The government can provide alternative evidence of “alienage,” an immigration law term to describe the fact of being an alien, or not a citizen of the United States. For example, a landlord can testify that the detainee showed him a fake ID in order to rent an apartment.
“Essentially, the government is trying to sidestep the whole issue of the illegal arrest,” says Armendáriz. “By producing alternative evidence of alienage, the government is taking the position that the issue of the illegal arrest is irrelevant to the administrative removal proceeding, because independent evidence of alienage exists and that is enough to deport the person.”
So the other option is a federal court action, and good luck with that one.
“First of all, the system deliberately creates financial burdens or disincentives to bringing a suit,” says Armendáriz. He explains that, theoretically, a person could either file an FTCA suit (named after the 1946 Federal Tort Claims Act, passed by Congress in order to provide a limited waiver of the federal government's immunity when its employees are negligent), or a Bivens Action (named after Webster Bivens, who in 1971 successfully sued six federal agents for illegal search and arrest), but it is unlikely that anyone in, say, Melchor’s position, could have the means to take advantage of either one.
“Attorneys fees are capped by statute at a ridiculously low rate for an FTCA suit, making this kind of suit unattractive to most attorneys” Armendáriz said. “And without a competent attorney, it is unlikely an affected person will have the will, knowledge, and means to bring an FTCA suit.
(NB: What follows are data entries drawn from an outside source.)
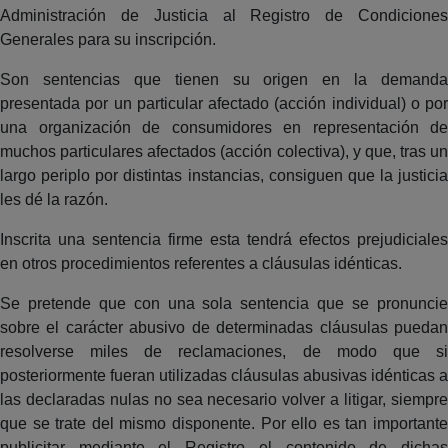
Administración de Justicia al Registro de Condiciones
Generales para su inscripción.
Son sentencias que tienen su origen en la demanda
presentada por un particular afectado (acción individual) o por
una organización de consumidores en representación de
muchos particulares afectados (acción colectiva), y que, tras un
largo periplo por distintas instancias, consiguen que la justicia
les dé la razón.
Inscrita una sentencia firme esta tendrá efectos prejudiciales
en otros procedimientos referentes a cláusulas idénticas.
Se pretende que con una sola sentencia que se pronuncie
sobre el carácter abusivo de determinadas cláusulas puedan
resolverse miles de reclamaciones, de modo que si
posteriormente fueran utilizadas cláusulas abusivas idénticas a
las declaradas nulas no sea necesario volver a litigar, siempre
que se trate del mismo disponente. Por ello es tan importante
publicitar mediante el Registro el contenido de dichas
As for a Bivens suit, the defendant is a government agent, someone with shallow pockets, which again makes this kind of suit unattractive to most attorneys because the prospect of a decent payout is not great. “
Besides the money issues, it would be hard for an undocumented person to take advantage of the law given the fact that he/she are often deported within hours of the detention.
“But even if you aren’t deported right away, it is most likely that you will remain detained, so how likely is it that you will have the strength, will, knowledge, money, time, etc., necessary to know your rights and to find a lawyer willing to take the case while you simultaneously fight to avoid deportation and avoid losing your home, job, or family?” said Armendáriz. “Not very likely at all. And, even if you are a U.S. citizen or legal permanent resident, you're not likely going to want to sue the government.”
Paula Rivera, public affairs liaison for the Border Patrol in Houston, returned our message on February 16, but the QueBlog couldn't reach her when we called her back. Minutes later, CBP press officer Yolanda Choates told us she would put us in touch with a "Border Patrol public affairs specialist that runs the [SA] area." She also said, "That's fine, that's not a problem," when told about the nature of our story.
“People should not dismiss this problem as affecting only the undocumented,” says Armendáriz. “They should be very concerned that there are government agents who care little about breaking this land's highest law in order to enforce the administrative rules governing immigration. All people everywhere should care if only because, when the Fourth Amendment rights of any of us are trampled upon by government agents, the Fourth Amendment rights of all us are endangered.”